For simplicity, I will consider $u\in W^{1,p}(\Omega)$, where $1<p<\infty$ and $\Omega\subset\mathbb{R}$ is open and bounded. I am able to show that
\begin{equation}
|u(x)-u(y)| \leq |x-y|^{1-1/p} \lVert u'\rVert_{L^p(\Omega)}
\end{equation}
for all $x,y\in\Omega$. Next, I want to show that the set of Holder continuous functions with Holder exponent $1-1/p$ is continuously embedded in $W^{1,p}$. To do so, I was told to prove that there exists a uniformly continuous function $v$ such that $u=v$ in almost every $x,y\in\Omega$.

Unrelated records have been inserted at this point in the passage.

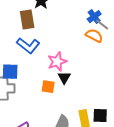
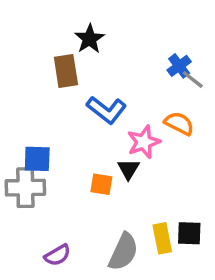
orange semicircle: (94, 36) -> (179, 123), moved
blue L-shape: (28, 46) -> (106, 110), moved
pink star: (57, 62) -> (144, 142), moved

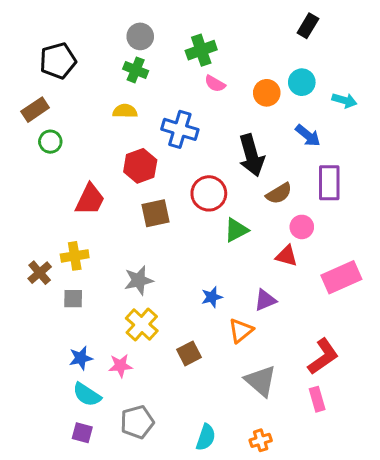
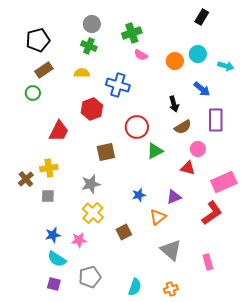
brown rectangle: (35, 110) -> (44, 70), moved
black arrow: (251, 155) -> (174, 104), moved, size x0.6
brown square: (155, 213) -> (106, 152), moved
red L-shape: (323, 357) -> (212, 213), moved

I am confused what I really want to do to find $v$. Can I say $v$ is a function such that
\begin{equation}
\sup_{x\neq y} \frac{|v(x)-v(y)|}{|x-y|^{1-1/p}} = \lVert u'\rVert_{L^p(\Omega)}
\end{equation}
for all $x,y\in\Omega$? Then I know Holder continuous functions are uniformly continuous, but is $v=u$ a.e?
Thank you.
Best Answer
I think you have the inclusion backwards: For instance the function $f(t)=|t|^{1/2}$ is Holder continuous in, say, $\Omega=(-1,1)$ but $f'(t)=t^{-1/2}\notin L^2(\Omega)$, therefore the inclusion $C^{0,1/2} \to W^{1,2}$ fails.
To prove that every $u\in W^{1,p}$ has a (locally absolutely) continuous representative see here.